Она посмотрела на бурильную установку на участке Шелла.
– А они с вами не согласны.
– Почему? Я все еще верю, что она есть. Они верят. Бад, «Юнион ойл», вот теперь Шелл. Но до сих пор не забил ни один фонтан. Эта скважина тоже может оказаться непродуктивной.
– Но вы будете продолжать?
– Мы живем только на доходы от меблированных комнат. Деньгами, слава Богу, заведует у нас Юта.
– Но вы будете продолжать поиски?
Он грустно улыбнулся.
– Можешь назвать меня упрямым ослом. Да, я буду продолжать.
Она взволнованно вздохнула.
– Вчера я получила аванс за свой роман.
Его бородатое лицо озарила улыбка.
– Тесса! Это замечательно! Я горжусь тобой! Должно быть, это прекрасная книга!
– Она еще не закончена... но мне уже прислали чек. Деньги не такие уж большие... – Она судорожно вцепилась в свою черную сумку из крокодиловой кожи. – Сумма невелика...
– Да при чем здесь это?! Главное – то, что твою книгу опубликуют!
– Скажите, дядя... хватит ли полутора тысяч долларов... – Она запнулась, но потом выпалила: – Чтобы продолжать бурение?
Он не ожидал такого поворота и растерянно заморгал.
– Ты хочешь дать мне денег? – Тесса кивнула. – Зачем? Тесса, зачем? Ты меня совсем не знаешь. Я был нелюбезен с тобой...
– Дядя, – прошептала она, – ужасно, когда у тебя есть призвание, но ты не можешь его воплотить в жизнь.
Она говорила с таким гневом и печалью в голосе, что он все понял. Ее лишили чего-то очень дорогого в жизни. И теперь она хотела помочь ближнему, как узник, выпускающий птицу из клетки.
Не в силах произнести ни слова, он только горячо сжал ее руку.
– Дядя!
Ее грустное лицо заставило Три-Вэ вспомнить о странных звуках, которые донеслись однажды ночью из комнаты Кингдона. О его «храпе».
Он сильнее сжал руку девушки.
– Я так тронут, милая, так тронут... Никто еще не делал мне такого подарка...
– Значит, этого хватит?
Полторы тысячи долларов – маловато, но для начала достаточно.
– Тесса, я приму твой дар при одном условии, – сказал он. – Кингдону нужны деньги...

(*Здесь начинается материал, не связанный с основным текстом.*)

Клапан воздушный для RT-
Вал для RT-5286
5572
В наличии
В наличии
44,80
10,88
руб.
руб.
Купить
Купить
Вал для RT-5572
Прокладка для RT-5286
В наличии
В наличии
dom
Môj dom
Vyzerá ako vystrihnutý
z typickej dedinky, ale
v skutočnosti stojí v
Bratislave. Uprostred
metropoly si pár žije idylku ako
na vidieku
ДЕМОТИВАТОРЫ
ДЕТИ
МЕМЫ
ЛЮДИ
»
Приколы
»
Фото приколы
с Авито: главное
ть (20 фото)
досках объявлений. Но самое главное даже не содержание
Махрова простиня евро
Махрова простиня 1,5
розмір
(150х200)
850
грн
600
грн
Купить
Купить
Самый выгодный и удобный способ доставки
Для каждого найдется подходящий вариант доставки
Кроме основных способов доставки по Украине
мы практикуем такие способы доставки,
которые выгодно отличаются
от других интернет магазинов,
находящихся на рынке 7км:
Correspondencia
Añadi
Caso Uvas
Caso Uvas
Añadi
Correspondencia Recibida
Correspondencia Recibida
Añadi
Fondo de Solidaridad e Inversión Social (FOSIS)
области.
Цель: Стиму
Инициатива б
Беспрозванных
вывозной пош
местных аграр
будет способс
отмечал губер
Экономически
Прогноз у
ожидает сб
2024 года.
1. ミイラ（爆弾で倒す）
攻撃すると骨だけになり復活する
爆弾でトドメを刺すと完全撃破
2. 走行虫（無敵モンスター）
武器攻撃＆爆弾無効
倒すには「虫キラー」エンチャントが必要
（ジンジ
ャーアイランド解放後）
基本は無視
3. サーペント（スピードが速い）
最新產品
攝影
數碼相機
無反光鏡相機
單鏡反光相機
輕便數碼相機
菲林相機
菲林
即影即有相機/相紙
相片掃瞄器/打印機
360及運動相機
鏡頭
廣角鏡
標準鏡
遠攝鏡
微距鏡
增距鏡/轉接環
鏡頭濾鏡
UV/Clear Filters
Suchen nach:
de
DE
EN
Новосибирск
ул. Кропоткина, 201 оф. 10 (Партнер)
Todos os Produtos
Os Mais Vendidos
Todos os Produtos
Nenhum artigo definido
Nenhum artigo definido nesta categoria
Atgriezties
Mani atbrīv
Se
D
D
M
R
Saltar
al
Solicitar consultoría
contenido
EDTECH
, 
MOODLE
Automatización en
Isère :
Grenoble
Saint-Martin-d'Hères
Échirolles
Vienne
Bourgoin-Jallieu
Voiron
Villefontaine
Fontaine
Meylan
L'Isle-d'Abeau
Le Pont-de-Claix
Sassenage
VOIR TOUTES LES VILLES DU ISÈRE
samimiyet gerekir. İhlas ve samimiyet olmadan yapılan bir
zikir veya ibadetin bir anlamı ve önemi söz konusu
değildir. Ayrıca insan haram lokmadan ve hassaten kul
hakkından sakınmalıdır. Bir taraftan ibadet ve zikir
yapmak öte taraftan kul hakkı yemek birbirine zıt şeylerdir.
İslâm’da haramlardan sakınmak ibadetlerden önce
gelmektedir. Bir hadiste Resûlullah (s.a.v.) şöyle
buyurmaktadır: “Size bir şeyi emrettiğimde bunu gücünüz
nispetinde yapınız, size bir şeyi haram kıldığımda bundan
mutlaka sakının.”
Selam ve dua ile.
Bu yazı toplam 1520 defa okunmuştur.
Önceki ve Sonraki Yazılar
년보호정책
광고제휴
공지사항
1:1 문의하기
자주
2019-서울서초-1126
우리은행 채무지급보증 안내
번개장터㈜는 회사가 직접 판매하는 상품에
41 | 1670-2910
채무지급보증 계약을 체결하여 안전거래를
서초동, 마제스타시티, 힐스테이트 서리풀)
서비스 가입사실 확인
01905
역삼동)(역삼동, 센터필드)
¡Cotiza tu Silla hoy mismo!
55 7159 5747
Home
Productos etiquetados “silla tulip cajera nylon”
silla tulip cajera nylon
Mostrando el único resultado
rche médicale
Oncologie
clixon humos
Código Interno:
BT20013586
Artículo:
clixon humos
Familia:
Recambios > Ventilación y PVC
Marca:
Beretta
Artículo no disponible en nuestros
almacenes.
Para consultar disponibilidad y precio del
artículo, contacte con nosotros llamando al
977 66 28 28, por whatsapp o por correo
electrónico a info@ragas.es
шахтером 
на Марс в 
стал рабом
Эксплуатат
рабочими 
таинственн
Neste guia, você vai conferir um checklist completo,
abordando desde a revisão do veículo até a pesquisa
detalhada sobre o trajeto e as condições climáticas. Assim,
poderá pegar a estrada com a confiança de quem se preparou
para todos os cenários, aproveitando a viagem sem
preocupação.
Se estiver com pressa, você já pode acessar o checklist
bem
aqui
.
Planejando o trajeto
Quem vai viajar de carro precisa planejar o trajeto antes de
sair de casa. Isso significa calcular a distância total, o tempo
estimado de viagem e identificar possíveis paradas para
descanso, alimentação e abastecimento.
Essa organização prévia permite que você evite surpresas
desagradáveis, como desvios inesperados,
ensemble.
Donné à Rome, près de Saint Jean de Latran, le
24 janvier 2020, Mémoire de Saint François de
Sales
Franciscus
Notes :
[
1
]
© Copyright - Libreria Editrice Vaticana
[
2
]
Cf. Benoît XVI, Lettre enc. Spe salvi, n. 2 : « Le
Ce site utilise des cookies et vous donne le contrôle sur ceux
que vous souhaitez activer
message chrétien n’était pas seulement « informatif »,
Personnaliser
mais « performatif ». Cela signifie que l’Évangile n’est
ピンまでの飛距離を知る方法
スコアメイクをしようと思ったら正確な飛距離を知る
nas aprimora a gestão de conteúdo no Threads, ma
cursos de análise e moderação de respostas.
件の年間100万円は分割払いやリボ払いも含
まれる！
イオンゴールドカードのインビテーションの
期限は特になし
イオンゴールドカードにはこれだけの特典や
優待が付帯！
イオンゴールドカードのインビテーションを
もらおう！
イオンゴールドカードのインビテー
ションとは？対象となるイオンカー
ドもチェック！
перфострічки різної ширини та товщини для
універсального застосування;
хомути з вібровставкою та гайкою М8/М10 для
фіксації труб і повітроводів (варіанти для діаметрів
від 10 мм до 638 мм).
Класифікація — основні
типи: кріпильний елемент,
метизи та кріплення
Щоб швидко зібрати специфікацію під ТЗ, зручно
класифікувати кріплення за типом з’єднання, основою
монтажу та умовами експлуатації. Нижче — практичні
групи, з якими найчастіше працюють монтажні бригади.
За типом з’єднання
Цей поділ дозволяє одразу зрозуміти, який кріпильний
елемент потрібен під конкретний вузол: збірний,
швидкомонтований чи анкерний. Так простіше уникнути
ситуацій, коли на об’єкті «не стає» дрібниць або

– Кингдону?.. – эхом отозвалась она.
– Ты удивлена? Кинозвезда с протянутой рукой? Ему нужны деньги. Он не умеет экономить, как и Лайя, а судебное разбирательство по делу Фултона – дорогое удовольствие. Он залез в долг к Римини. Я возьму твой чек и сделаю еще одну попытку. Если ты не возражаешь, чтобы я взял его к себе компаньоном.
Она наклонилась и поцеловала его в бороду.
– Дядя, вы замечательный человек!
– Да нет, куда там! – ответил он. – Вот ты, милая, и вправду самый замечательный человек на свете!
На каменной пирамиде лежала сухая веточка. Она счистила ею грязь с туфель.
– Но примет ли Кингдон помощь? Пусть даже из ваших рук? – покраснев, спросила она.
«Она неравнодушна к нему», – подумал Три-Вэ.
Вся страна была влюблена в Кингдона, толпы женщин гонялись за его туманной тенью на экране. И то, что Тесса не отличалась в этом от остальных, несколько принизило ее в глазах Три-Вэ. «Что ж, по крайней мере она лично знакома с лихим летчиком. Значит, имеет право им увлечься». Удивительно, но несмотря на всю свою проницательность, Три-Вэ никогда не предполагал, что между Тессой и Кингдоном может что-то быть. Он считал, что они слишком разные.
– Я как-нибудь сумею уговорить его, – сказал он.
Тесса раскрыла сумочку и достала оттуда сложенный вдвое чек.
– Следует что-то написать на обороте? Или на лицевой стороне?
Он рассмеялся, вспомнив, как однажды, много лет назад, обратился в банк за займом. Бад о таких вещах знал все досконально. А Тесса не умела даже чек подписать.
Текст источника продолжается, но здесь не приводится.